Given data -
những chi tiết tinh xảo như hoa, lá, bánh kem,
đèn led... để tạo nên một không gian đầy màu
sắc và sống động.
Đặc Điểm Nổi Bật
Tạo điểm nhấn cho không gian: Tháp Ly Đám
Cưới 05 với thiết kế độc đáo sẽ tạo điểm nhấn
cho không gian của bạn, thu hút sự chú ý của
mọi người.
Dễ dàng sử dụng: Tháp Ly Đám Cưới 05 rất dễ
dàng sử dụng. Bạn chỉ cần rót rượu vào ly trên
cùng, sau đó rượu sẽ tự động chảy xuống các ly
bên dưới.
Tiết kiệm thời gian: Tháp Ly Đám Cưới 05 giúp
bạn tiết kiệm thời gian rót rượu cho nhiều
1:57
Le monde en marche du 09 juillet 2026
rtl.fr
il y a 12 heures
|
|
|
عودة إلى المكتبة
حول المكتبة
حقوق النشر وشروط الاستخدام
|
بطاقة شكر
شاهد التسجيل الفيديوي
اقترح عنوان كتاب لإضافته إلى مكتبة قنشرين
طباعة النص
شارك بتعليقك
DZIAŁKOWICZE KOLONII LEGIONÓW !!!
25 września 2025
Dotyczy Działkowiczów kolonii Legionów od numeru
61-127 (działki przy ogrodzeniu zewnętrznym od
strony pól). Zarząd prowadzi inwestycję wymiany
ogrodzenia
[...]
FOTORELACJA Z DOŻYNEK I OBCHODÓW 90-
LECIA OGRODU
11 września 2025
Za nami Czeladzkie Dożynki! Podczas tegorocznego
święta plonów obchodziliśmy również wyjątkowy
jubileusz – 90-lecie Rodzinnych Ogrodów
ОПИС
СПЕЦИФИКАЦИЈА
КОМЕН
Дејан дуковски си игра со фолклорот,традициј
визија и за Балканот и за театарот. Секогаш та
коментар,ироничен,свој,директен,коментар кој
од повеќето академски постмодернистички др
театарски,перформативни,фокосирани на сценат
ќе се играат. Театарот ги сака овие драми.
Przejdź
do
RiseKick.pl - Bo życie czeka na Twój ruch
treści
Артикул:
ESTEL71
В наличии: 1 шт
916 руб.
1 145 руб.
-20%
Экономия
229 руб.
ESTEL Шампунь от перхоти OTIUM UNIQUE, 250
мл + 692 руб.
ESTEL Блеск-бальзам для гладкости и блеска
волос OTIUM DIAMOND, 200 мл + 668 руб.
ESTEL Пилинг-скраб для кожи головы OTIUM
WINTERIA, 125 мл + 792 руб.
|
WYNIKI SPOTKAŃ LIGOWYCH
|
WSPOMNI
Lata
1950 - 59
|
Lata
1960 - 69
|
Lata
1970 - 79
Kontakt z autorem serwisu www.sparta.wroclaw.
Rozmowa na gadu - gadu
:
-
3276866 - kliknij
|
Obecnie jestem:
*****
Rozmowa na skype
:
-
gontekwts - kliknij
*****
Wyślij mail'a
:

Problem requirements -
Reproduce each record exactly, leaving nothing out.

Answer for this exercise -
những chi tiết tinh xảo như hoa, lá, bánh kem,
đèn led... để tạo nên một không gian đầy màu
sắc và sống động.
Đặc Điểm Nổi Bật
Tạo điểm nhấn cho không gian: Tháp Ly Đám
Cưới 05 với thiết kế độc đáo sẽ tạo điểm nhấn
cho không gian của bạn, thu hút sự chú ý của
mọi người.
Dễ dàng sử dụng: Tháp Ly Đám Cưới 05 rất dễ
dàng sử dụng. Bạn chỉ cần rót rượu vào ly trên
cùng, sau đó rượu sẽ tự động chảy xuống các ly
bên dưới.
Tiết kiệm thời gian: Tháp Ly Đám Cưới 05 giúp
bạn tiết kiệm thời gian rót rượu cho nhiều
1:57
Le monde en marche du 09 juillet 2026
rtl.fr
il y a 12 heures
|
|
|
عودة إلى المكتبة
حول المكتبة
حقوق النشر وشروط الاستخدام
|
بطاقة شكر
شاهد التسجيل الفيديوي
اقترح عنوان كتاب لإضافته إلى مكتبة قنشرين
طباعة النص
شارك بتعليقك
DZIAŁKOWICZE KOLONII LEGIONÓW !!!
25 września 2025
Dotyczy Działkowiczów kolonii Legionów od numeru
61-127 (działki przy ogrodzeniu zewnętrznym od
strony pól). Zarząd prowadzi inwestycję wymiany
ogrodzenia
[...]
FOTORELACJA Z DOŻYNEK I OBCHODÓW 90-
LECIA OGRODU
11 września 2025
Za nami Czeladzkie Dożynki! Podczas tegorocznego
święta plonów obchodziliśmy również wyjątkowy
jubileusz – 90-lecie Rodzinnych Ogrodów
ОПИС
СПЕЦИФИКАЦИЈА
КОМЕН
Дејан дуковски си игра со фолклорот,традициј
визија и за Балканот и за театарот. Секогаш та
коментар,ироничен,свој,директен,коментар кој
од повеќето академски постмодернистички др
театарски,перформативни,фокосирани на сценат
ќе се играат. Театарот ги сака овие драми.
Przejdź
do
RiseKick.pl - Bo życie czeka na Twój ruch
treści
Артикул:
ESTEL71
В наличии: 1 шт
916 руб.
1 145 руб.
-20%
Экономия
229 руб.
ESTEL Шампунь от перхоти OTIUM UNIQUE, 250
мл + 692 руб.
ESTEL Блеск-бальзам для гладкости и блеска
волос OTIUM DIAMOND, 200 мл + 668 руб.
ESTEL Пилинг-скраб для кожи головы OTIUM
WINTERIA, 125 мл + 792 руб.
|
WYNIKI SPOTKAŃ LIGOWYCH
|
WSPOMNI
Lata
1950 - 59
|
Lata
1960 - 69
|
Lata
1970 - 79
Kontakt z autorem serwisu www.sparta.wroclaw.
Rozmowa na gadu - gadu
:
-
3276866 - kliknij
|
Obecnie jestem:
*****
Rozmowa na skype
:
-
gontekwts - kliknij
*****
Wyślij mail'a
:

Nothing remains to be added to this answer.